Sid felt the slightest shove from Dean occur as he walked past the doctor. Dean was in a haze. He didn't know what to do. How was he going to tell Cas? Worse, how was he going to cope with the cancer eating away at Cas's brain? "Dean, wait—" He heard his name being called out, but "It's a tumor" echoed louder and louder in his mind. Make it stop, he thought, as he brought his hands to his ears. He started to push other doctors and nurses out of the way, just to get back to Cas. He still could not believe it was a tumor.

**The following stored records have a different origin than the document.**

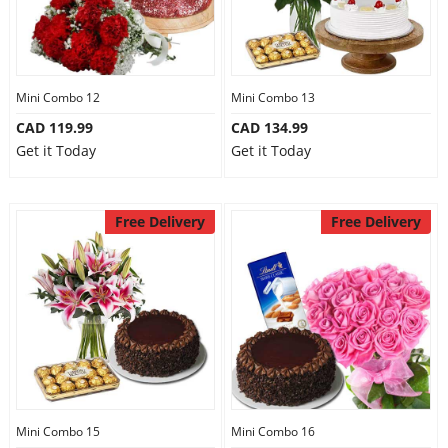
Mini Combo 12
Mini Combo 13
CAD 119.99
CAD 134.99
Get it Today
Get it Today
Free Delivery
Free Delivery
Mini Combo 15
Mini Combo 16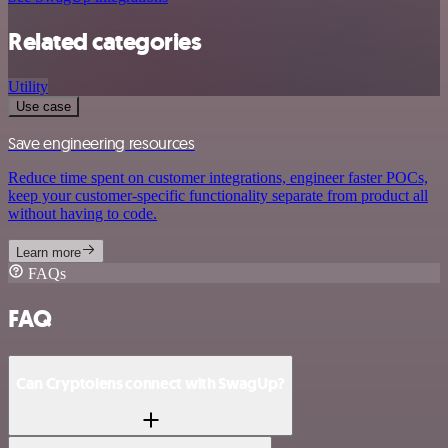
Related categories
Utility
Use case
Save engineering resources
Reduce time spent on customer integrations, engineer faster POCs,
keep your customer-specific functionality separate from product all
without having to code.
Learn more
FAQs
FAQ
Can Cryptolens connect with SwagUp?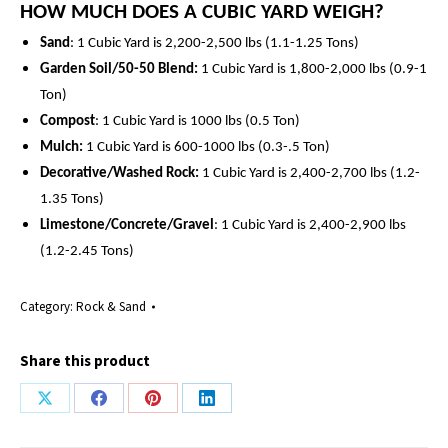
HOW MUCH DOES A CUBIC YARD WEIGH?
Sand
: 1 Cubic Yard is 2,200-2,500 lbs (1.1-1.25 Tons)
Garden Soil/50-50 Blend:
1 Cubic Yard is 1,800-2,000 lbs (0.9-1
Ton)
Compost
: 1 Cubic Yard is 1000 lbs (0.5 Ton)
Mulch:
1 Cubic Yard is 600-1000 lbs (0.3-.5 Ton)
Decorative/Washed Rock:
1 Cubic Yard is
2,400-
2,700 lbs (1.2-
1.35 Tons)
Limestone/Concrete/Gravel
: 1 Cubic Yard is
2,400-2,900
lbs
(
1.2-2.45
Tons)
Category:
Rock & Sand
Share this product
Share
Share
Share
Share
on
on
on
on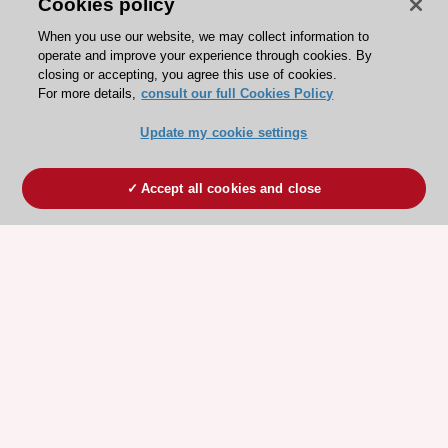
Cookies policy
When you use our website, we may collect information to
operate and improve your experience through cookies. By
closing or accepting, you agree this use of cookies.
For more details,
consult our full Cookies Policy
Update my cookie settings
Accept all cookies and close
ESC 365 IS SUPPORTED BY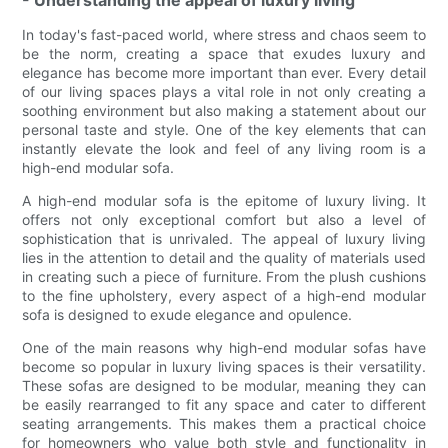
- Understanding the appeal of luxury living
In today's fast-paced world, where stress and chaos seem to
be the norm, creating a space that exudes luxury and
elegance has become more important than ever. Every detail
of our living spaces plays a vital role in not only creating a
soothing environment but also making a statement about our
personal taste and style. One of the key elements that can
instantly elevate the look and feel of any living room is a
high-end modular sofa.
A high-end modular sofa is the epitome of luxury living. It
offers not only exceptional comfort but also a level of
sophistication that is unrivaled. The appeal of luxury living
lies in the attention to detail and the quality of materials used
in creating such a piece of furniture. From the plush cushions
to the fine upholstery, every aspect of a high-end modular
sofa is designed to exude elegance and opulence.
One of the main reasons why high-end modular sofas have
become so popular in luxury living spaces is their versatility.
These sofas are designed to be modular, meaning they can
be easily rearranged to fit any space and cater to different
seating arrangements. This makes them a practical choice
for homeowners who value both style and functionality in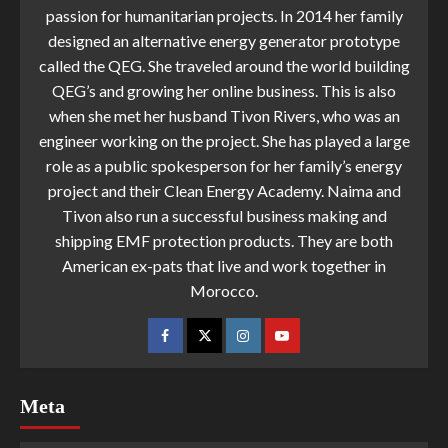
passion for humanitarian projects. In 2014 her family
designed an alternative energy generator prototype
called the QEG. She traveled around the world building
QEG’s and growing her online business. This is also
when she met her husband Tivon Rivers, who was an
engineer working on the project. She has played a large
role as a public spokesperson for her family’s energy
project and their Clean Energy Academy. Naima and
Tivon also run a successful business making and
shipping EMF protection products. They are both
American ex-pats that live and work together in
Morocco.
Meta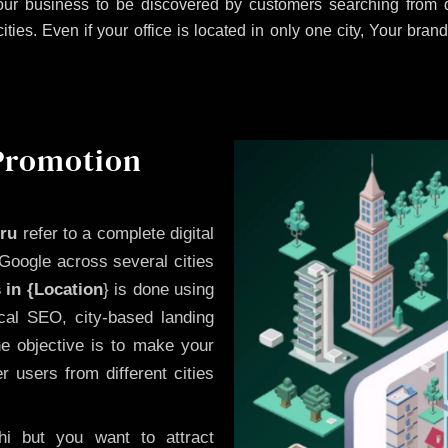
ur business to be discovered by customers searching from d
es. Even if your office is located in only one city, Your brand
 Promotion
uru
refer to a complete digital
Google across several cities
 in {Location
} is done using
cal SEO, city-based landing
he objective is to make your
 users from different cities
i but you want to attract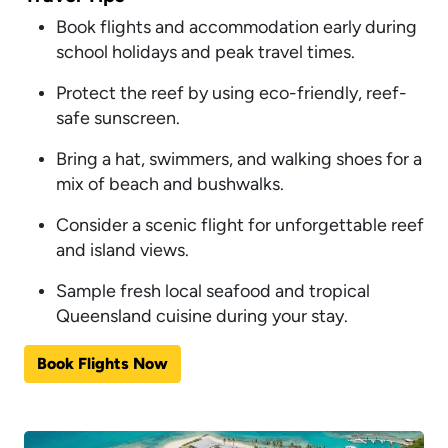
Book flights and accommodation early during
school holidays and peak travel times.
Protect the reef by using eco-friendly, reef-
safe sunscreen.
Bring a hat, swimmers, and walking shoes for a
mix of beach and bushwalks.
Consider a scenic flight for unforgettable reef
and island views.
Sample fresh local seafood and tropical
Queensland cuisine during your stay.
Book Flights Now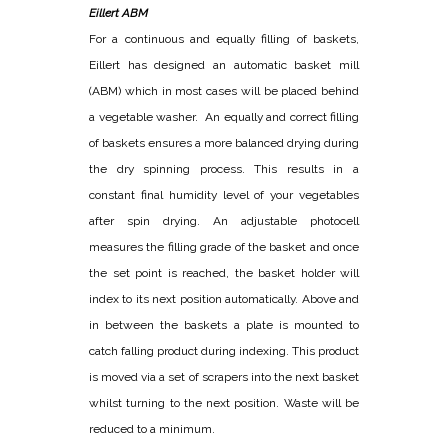
Eillert ABM
For a continuous and equally filling of baskets,
Eillert has designed an automatic basket mill
(ABM) which in most cases will be placed behind
a vegetable washer. An equally and correct filling
of baskets ensures a more balanced drying during
the dry spinning process. This results in a
constant final humidity level of your vegetables
after spin drying. An adjustable photocell
measures the filling grade of the basket and once
the set point is reached, the basket holder will
index to its next position automatically. Above and
in between the baskets a plate is mounted to
catch falling product during indexing. This product
is moved via a set of scrapers into the next basket
whilst turning to the next position. Waste will be
reduced to a minimum.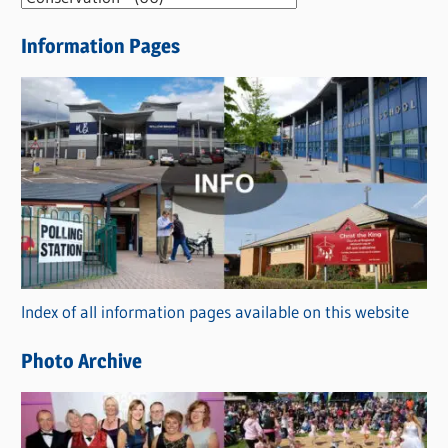
e
Information Pages
w
s
C
a
t
e
g
o
r
Index of all information pages available on this website
i
e
Photo Archive
s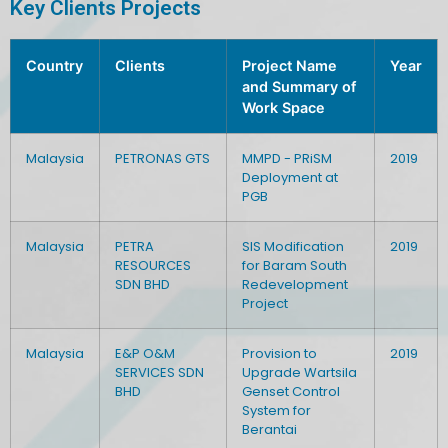
Key Clients Projects
Country
Clients
Project Name
Year
and Summary of
Work Space
Malaysia
PETRONAS GTS
MMPD - PRiSM
2019
Deployment at
PGB
Malaysia
PETRA
SIS Modification
2019
RESOURCES
for Baram South
SDN BHD
Redevelopment
Project
Malaysia
E&P O&M
Provision to
2019
SERVICES SDN
Upgrade Wartsila
BHD
Genset Control
System for
Berantai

"No," he whispered. Dean quickly opened and shut the door to the room, hiding himself in the dark chasm that was holding his angel down to the bed. Dean didn't know what to do. He saw the girl still by her dad's side, still holding onto his hands, and he rushed over to Cas. He was still sleeping.

What was he supposed to do? What did he have to do to save Cas? "It's a tumor" continued to repeat itself in his head, and he brought his hands to his ears again. No, he thought. He's lying. They're all lying. It's a lie. God, tell me it's a lie.

He closed his eyes as he slumped back down onto the chair next to the bed. The words kept haunting him, and all he could do was shake his head in denial. There was no way. He could feel his heart pound against his rebuilt ribcage, his eyes water, and he shook his head. Not again. He opened his eyes and saw Cas's hand slumped by his side. Even though the words in his head would not leave, he reached out to grab the hand with his own, holding them for dear life. No, he refused to believe that it was a tumor, that something was eating away at his brain. Moving the chair closer to the bed, he brought their hands to his lips, kissing the fingers as he started to cry.

Why was it happening to him? Why was any of this happening to the both of them? It was a migraine, that's all it was. Why was Cas starting to die? Dean brought their hands to his forehead and closed his eyes. Cas had different pains to worry about, but Dean felt he was sharing the pain. How Cas did not cry with the pain surrounding his entire body, Dean was not sure. But the tears fell, and he would not allow them to stop.

He couldn't open his eyes for the rest of the night. He was too busy making a call to someone that was not important to him, but more to Cas.

"Dear God, save him."

x x x

Little notes:

Barman: angel of intelligence

Heman: angel leader of the heavenly choir, whose name means "trust"

Sophia: angel whose name means "wisdom"

Leo: an angel who thwarts demons

Posterior Fossa: contains the fourth ventricle, cerebellum, and the brain stem.

"Sid": Nickname I gave for the angel Sizouze, who is the angel of prayer.